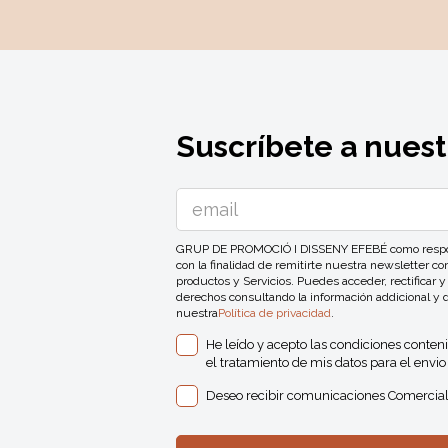
Suscríbete a nuest
GRUP DE PROMOCIÓ I DISSENY EFEBÉ como responsa
con la finalidad de remitirte nuestra newsletter 
productos y Servicios. Puedes acceder, rectificar y
derechos consultando la información addicional y 
nuestra
Política de privacidad
.
He leído y acepto las condiciones conten
el tratamiento de mis datos para el envio 
Deseo recibir comunicaciones Comercial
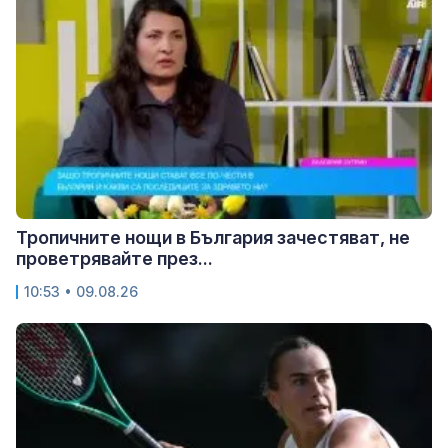
Тропичните нощи в България зачестяват, не
проветрявайте през...
10:53 • 09.08.26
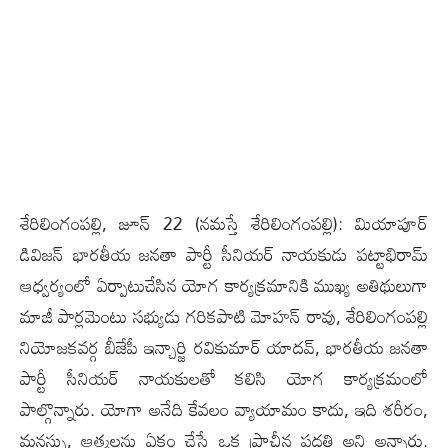
శేరిలింగంప‌ల్లి, జూన్ 22 (న‌మ‌స్తే శేరిలింగంప‌ల్లి): మియాపూర్
డివిజన్ భారతీయ జనతా పార్టీ సీనియర్ నాయకుడు పట్టాభిరామ్
ఆధ్వర్యంలో ఏర్పాటుచేసిన యోగ కార్యక్రమానికి ముఖ్య అతిథులుగా
మాజీ పార్లమెంటు సభ్యుడు గరికపాటి మోహన్ రావు, శేరిలింగంపల్లి
నియోజకవర్గ బీజేపీ ఇన్చార్జి రవికుమార్ యాదవ్, భారతీయ జనతా
పార్టీ సీనియర్ నాయకులతో కలిసి యోగ కార్యక్రమంలో
పాల్గొన్నారు. యోగా అనేది కేవలం వ్యాయామం కాదు, ఇది శరీరం,
మనస్సు, ఆత్మలను ఏకం చేసే ఒక ప్రాచీన పద్ధతి అని అన్నారు.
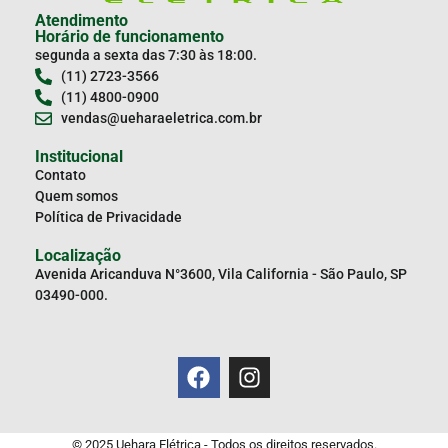
Atendimento
Horário de funcionamento
segunda a sexta das 7:30 às 18:00.
(11) 2723-3566
(11) 4800-0900
vendas@ueharaeletrica.com.br
Institucional
Contato
Quem somos
Política de Privacidade
Localização
Avenida Aricanduva N°3600, Vila California - São Paulo, SP
03490-000.
© 2025 Uehara Elétrica - Todos os direitos reservados.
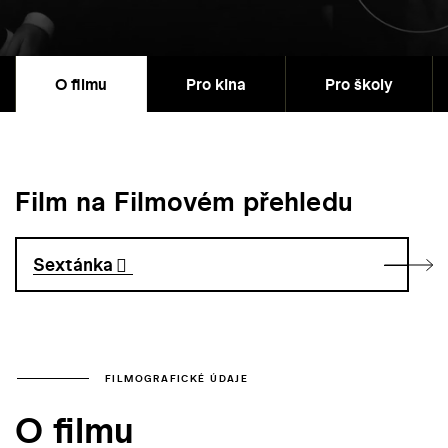
O filmu
Pro kina
Pro školy
Film na Filmovém přehledu
Sextánka
FILMOGRAFICKÉ ÚDAJE
O filmu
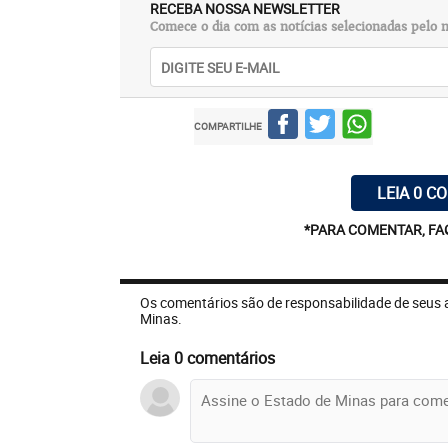
RECEBA NOSSA NEWSLETTER
Comece o dia com as notícias selecionadas pelo n
COMPARTILHE
LEIA 0 C
*PARA COMENTAR, FA
Os comentários são de responsabilidade de seus 
Minas.
Leia 0 comentários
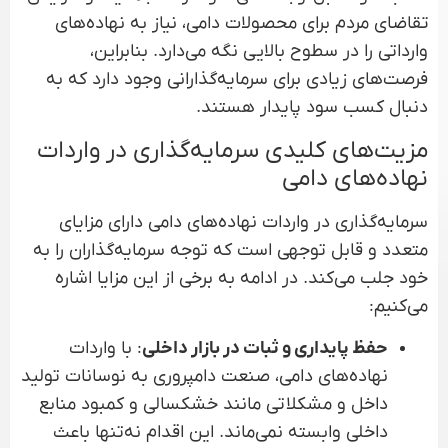
تقاضای مردم برای محصولات دامی، نیاز به نهاده‌های
وارداتی را در سطوح بالایی نگه می‌دارد. بنابراین،
فرصت‌های زیادی برای سرمایه‌گذارانی وجود دارد که به
دنبال کسب سود پایدار هستند.
مزیت‌های کلیدی سرمایه‌گذاری در واردات
نهاده‌های دامی
سرمایه‌گذاری در واردات نهاده‌های دامی دارای مزایای
متعدد و قابل توجهی است که توجه سرمایه‌گذاران را به
خود جلب می‌کند. در ادامه به برخی از این مزایا اشاره
می‌کنیم:
حفظ پایداری و ثبات در بازار داخلی
: با واردات
نهاده‌های دامی، صنعت دامپروری به نوسانات تولید
داخل و مشکلاتی مانند خشکسالی و کمبود منابع
داخلی وابسته نمی‌ماند. این اقدام نه‌تنها باعث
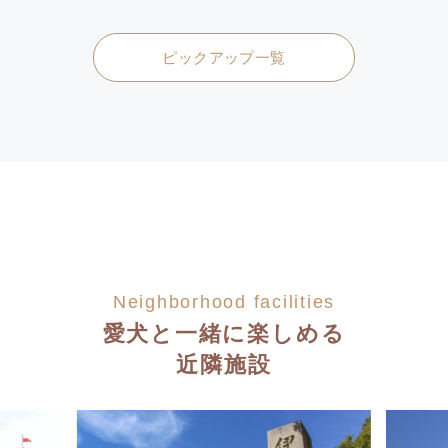
ピックアップ一覧
Neighborhood facilities
愛犬と一緒に楽しめる
近隣施設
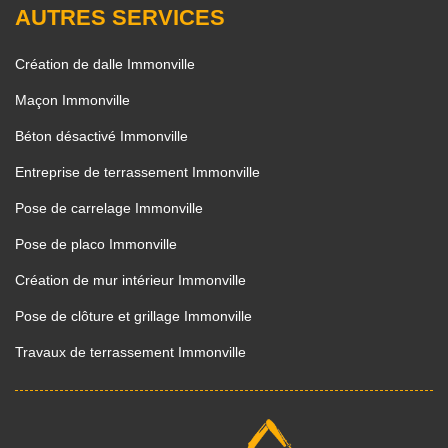
AUTRES SERVICES
Création de dalle Immonville
Maçon Immonville
Béton désactivé Immonville
Entreprise de terrassement Immonville
Pose de carrelage Immonville
Pose de placo Immonville
Création de mur intérieur Immonville
Pose de clôture et grillage Immonville
Travaux de terrassement Immonville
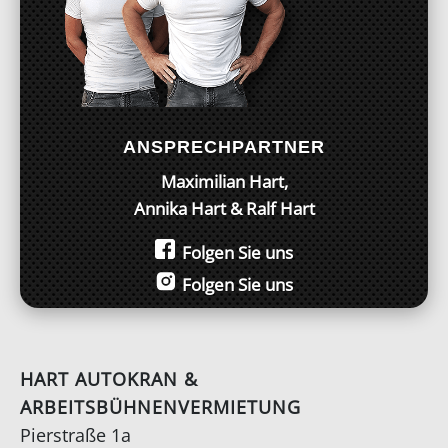
ANSPRECHPARTNER
Maximilian Hart,
Annika Hart & Ralf Hart
Folgen Sie uns
Folgen Sie uns
HART AUTOKRAN &
ARBEITSBÜHNENVERMIETUNG
Pierstraße 1a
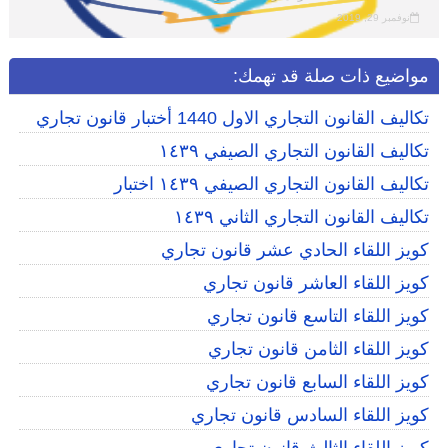
نوفمبر 29, 2019
مواضيع ذات صلة قد تهمك:
تكاليف القانون التجاري الاول 1440 أختبار قانون تجاري
تكاليف القانون التجاري الصيفي ١٤٣٩
تكاليف القانون التجاري الصيفي ١٤٣٩ اختبار
تكاليف القانون التجاري الثاني ١٤٣٩
كويز اللقاء الحادي عشر قانون تجاري
كويز اللقاء العاشر قانون تجاري
كويز اللقاء التاسع قانون تجاري
كويز اللقاء الثامن قانون تجاري
كويز اللقاء السابع قانون تجاري
كويز اللقاء السادس قانون تجاري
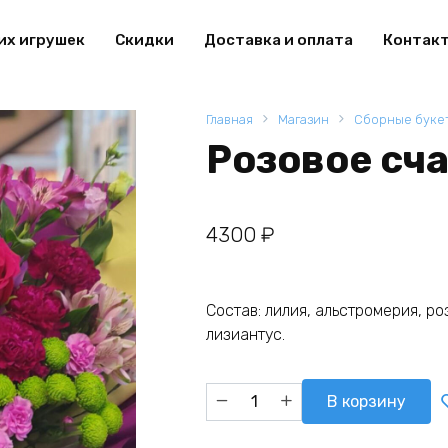
их игрушек
Скидки
Доставка и оплата
Контак
Главная
Магазин
Сборные буке
Розовое сч
4300
₽
Состав: лилия, альстромерия, ро
лизиантус.
Количество
В корзину
товара
Розовое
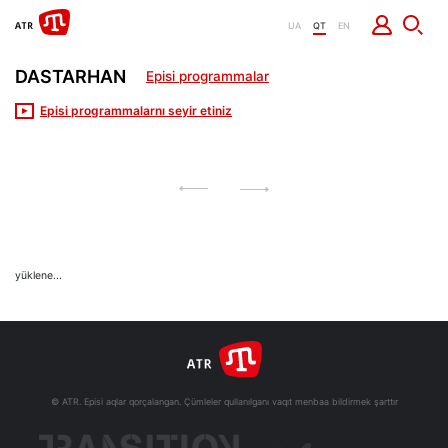
UA
QT
EN
DASTARHAN
Episi programmalar
Episi programmalarnı seyir etiniz
yüklene...
© ATR. Episi aqlar qorçalangan. Çümleler qullanılganı vaqıt menbaa bildirmek şarttır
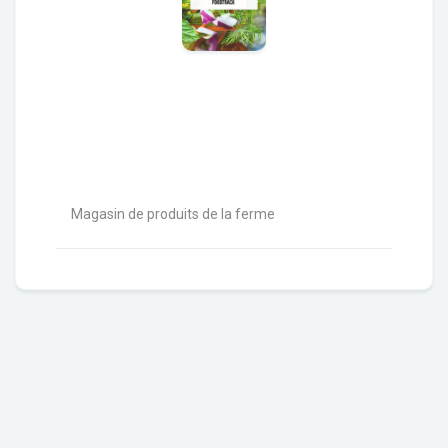
Magasin de produits de la ferme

* [EXERCISE DESCRIPTION] The expected result is a copy of each line in the records where "تكاليف" appears.

* [EXERCISE ANSWER]
تكاليف القانون التجاري الاول 1440 أختبار قانون تجاري
تكاليف القانون التجاري الصيفي ١٤٣٩
تكاليف القانون التجاري الصيفي ١٤٣٩ اختبار
تكاليف القانون التجاري الثاني ١٤٣٩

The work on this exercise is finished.